WHAT YOU HAVE TO DO: A verbatim reproduction of the lines below, from the line containing "Marcus Sackrow (18)" through the line containing "Translations", both ends included, is the whole required output.

EXTRACTED INFORMATION:
-- Opening Marker --
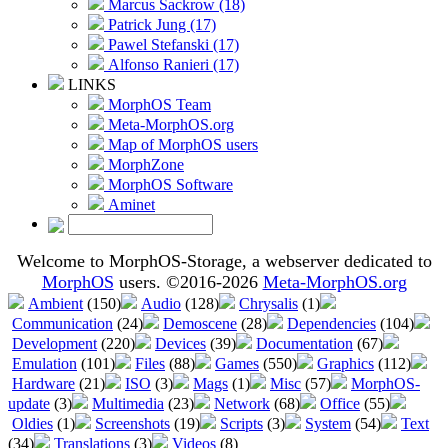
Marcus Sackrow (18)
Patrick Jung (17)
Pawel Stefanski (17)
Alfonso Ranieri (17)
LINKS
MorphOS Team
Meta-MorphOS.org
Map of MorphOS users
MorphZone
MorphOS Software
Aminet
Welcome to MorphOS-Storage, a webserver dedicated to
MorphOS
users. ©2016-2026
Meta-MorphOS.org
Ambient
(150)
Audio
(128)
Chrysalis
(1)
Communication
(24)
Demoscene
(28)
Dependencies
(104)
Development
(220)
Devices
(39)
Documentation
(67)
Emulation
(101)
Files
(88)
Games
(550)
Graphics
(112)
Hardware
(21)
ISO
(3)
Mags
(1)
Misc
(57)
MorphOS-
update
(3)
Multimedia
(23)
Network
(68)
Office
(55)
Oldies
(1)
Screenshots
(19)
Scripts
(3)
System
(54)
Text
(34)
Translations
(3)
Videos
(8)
-- Closing Marker --
-- Opening Marker --
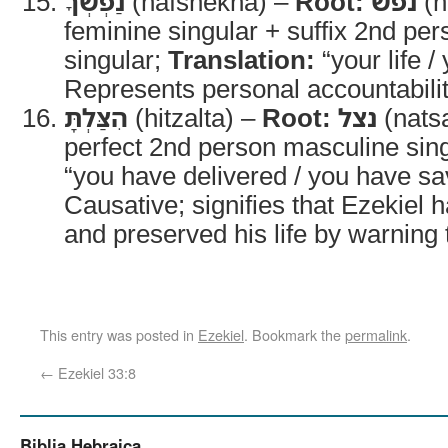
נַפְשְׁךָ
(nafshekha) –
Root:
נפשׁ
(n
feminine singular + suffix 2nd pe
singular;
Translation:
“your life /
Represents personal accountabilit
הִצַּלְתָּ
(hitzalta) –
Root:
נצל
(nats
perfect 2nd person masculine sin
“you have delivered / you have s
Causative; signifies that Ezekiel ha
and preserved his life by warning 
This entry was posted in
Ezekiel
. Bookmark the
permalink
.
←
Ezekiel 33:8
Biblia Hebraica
-- Closing Marker --
ANSWER SECTION:
Marcus Sackrow (18)
Patrick Jung (17)
Pawel Stefanski (17)
Alfonso Ranieri (17)
LINKS
MorphOS Team
Meta-MorphOS.org
Map of MorphOS users
MorphZone
MorphOS Software
Aminet
Welcome to MorphOS-Storage, a webserver dedicated to
MorphOS
users. ©2016-2026
Meta-MorphOS.org
Ambient
(150)
Audio
(128)
Chrysalis
(1)
Communication
(24)
Demoscene
(28)
Dependencies
(104)
Development
(220)
Devices
(39)
Documentation
(67)
Emulation
(101)
Files
(88)
Games
(550)
Graphics
(112)
Hardware
(21)
ISO
(3)
Mags
(1)
Misc
(57)
MorphOS-
update
(3)
Multimedia
(23)
Network
(68)
Office
(55)
Oldies
(1)
Screenshots
(19)
Scripts
(3)
System
(54)
Text
(34)
Translations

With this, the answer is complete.